Array splitting

Array splitting#

Here we consider numpy functions to split arrays.

import numpy as np

split#

Read more in the official documentation.

The following example shows 2 splits for 20 observations.

arr = np.random.normal(0, 1, [20, 3])
res = np.split(arr, 2)
for i, r in enumerate(res):
    print(f"{i+1} with {r.shape[0]} rows")
1 with 10 rows
2 with 10 rows

The same example but with 10 splits.

arr = np.random.normal(0, 1, [20, 3])
res = np.split(arr, 10)
for i, r in enumerate(res):
    print(f"{i+1} with {r.shape[0]} rows")
1 with 2 rows
2 with 2 rows
3 with 2 rows
4 with 2 rows
5 with 2 rows
6 with 2 rows
7 with 2 rows
8 with 2 rows
9 with 2 rows
10 with 2 rows

Exceptions#

There are some cases where this won’t work:

  • Dividing an array into a number of parts that do not equal the input array.

  • Dividing an array into more parts than there are observations in your array - technically, it’s the partial option of the previous point, but I have to mention it.

Here is an example of dividing 20 rows into the 3 subarrays.

try:
    arr = np.random.normal(0, 1, [20, 3])
    res = np.split(arr, 3)
except Exception as e:
    print("We got the error:", e)
We got the error: array split does not result in an equal division

And the same error if we are trying to divide 3 rows into 50 subarrays.

try:
    arr = np.random.normal(0, 1, [3, 3])
    res = np.split(arr, 50)
except Exception as e:
    print("We got the error:", e)
We got the error: array split does not result in an equal division

array_split#

Read more in official doucmentation.

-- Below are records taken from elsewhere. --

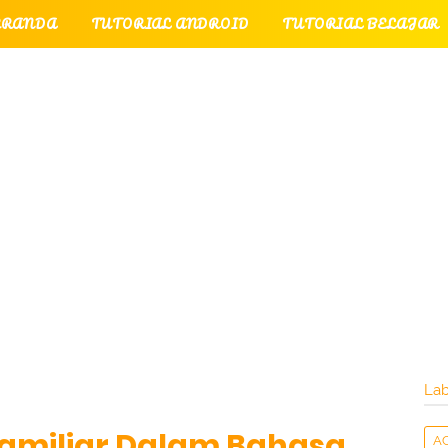
ERANDA
TUTORIAL ANDROID
TUTORIAL BELAJAR
UTORIAL GAME
TUTORIAL INTERNET
TUTORIAL
TUTORIAL PERPESANAN
TUT
LATI
INTERNET
LAYANAN PENGUNJUNG
Lab
amiliar Dalam Bahasa
A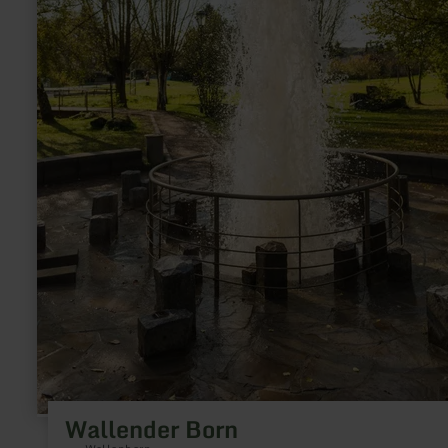
Wallender Born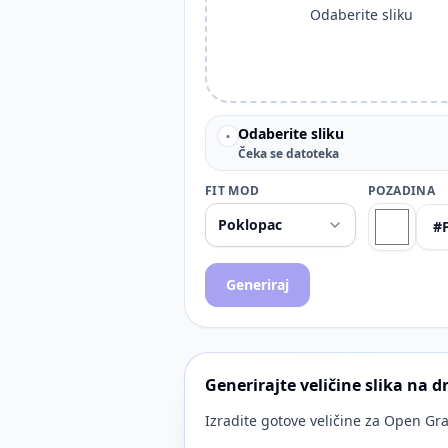
Odaberite sliku
Odaberite sliku
•
Čeka se datoteka
FIT MOD
POZADINA
Generiraj
Generirajte veličine slika na
Izradite gotove veličine za Open Gra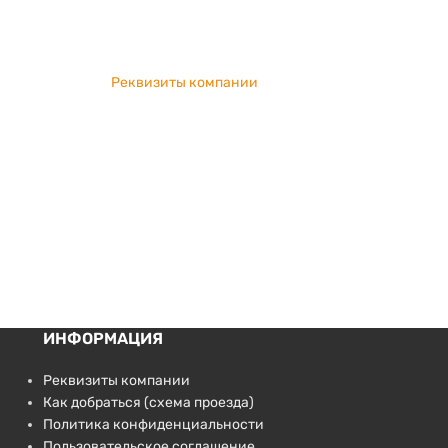
Реквизиты компании
ИНФОРМАЦИЯ
Реквизиты компании
Как добраться (схема проезда)
Политика конфиденциальности
Пользовательское соглашение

The main feature of this function is that it allows you not to worry about the size of the input array. So we define \(l\) the number of elements in the array we want to split and \(n\) the number of result arrays.

So in result will be:

  • First \((l \mod n)\) arrays will have size \(\lfloor \frac{l}{n} \rfloor + 1\).

  • And other \(1-(l \mod n)\) arrays will have size \(\lfloor \frac{l}{n} \rfloor\).

Suppose we have \(l=20; n=3\). So we will have \(20 \mod 3=2\) subarrays of size \(\lfloor \frac{l}{n} \rfloor + 1= \lfloor \frac{20}{3} \rfloor + 1=7\) and the other of size \(\lfloor \frac{20}{3} \rfloor = 6\). The same result in the code:

arr = np.random.normal(0, 1, [20, 3])
res = np.array_split(arr, 3)
for i, r in enumerate(res):
    print(f"{i+1} with {r.shape[0]} rows")
1 with 7 rows
2 with 7 rows
3 with 6 rows

Suppose we have \(l=40; n=3\). So we will have \(40 \mod 3=1\) subarrays of size \(\lfloor \frac{l}{n} \rfloor + 1= \lfloor \frac{40}{3} \rfloor + 1=14\) and the other of size \(\lfloor \frac{40}{3} \rfloor = 13\). The same result in the code:

arr = np.random.normal(0, 1, [40, 3])
res = np.array_split(arr, 3)
for i, r in enumerate(res):
    print(f"{i+1} with {r.shape[0]} rows")
1 with 14 rows
2 with 13 rows
3 with 13 rows

And actually cases where \(l<n\) will all follow the same rule:

arr = np.random.normal(0, 1, [20, 3])
res = np.array_split(arr, 50)
for i, r in enumerate(res):
    print(f"{i+1} with {r.shape[0]} rows")
1 with 1 rows
2 with 1 rows
3 with 1 rows
4 with 1 rows
5 with 1 rows
6 with 1 rows
7 with 1 rows
8 with 1 rows
9 with 1 rows
10 with 1 rows
11 with 1 rows
12 with 1 rows
13 with 1 rows
14 with 1 rows
15 with 1 rows
16 with 1 rows
17 with 1 rows
18 with 1 rows
19 with 1 rows
20 with 1 rows
21 with 0 rows
22 with 0 rows
23 with 0 rows
24 with 0 rows
25 with 0 rows
26 with 0 rows
27 with 0 rows
28 with 0 rows
29 with 0 rows
30 with 0 rows
31 with 0 rows
32 with 0 rows
33 with 0 rows
34 with 0 rows
35 with 0 rows
36 with 0 rows
37 with 0 rows
38 with 0 rows
39 with 0 rows
40 with 0 rows
41 with 0 rows
42 with 0 rows
43 with 0 rows
44 with 0 rows
45 with 0 rows
46 with 0 rows
47 with 0 rows
48 with 0 rows
49 with 0 rows
50 with 0 rows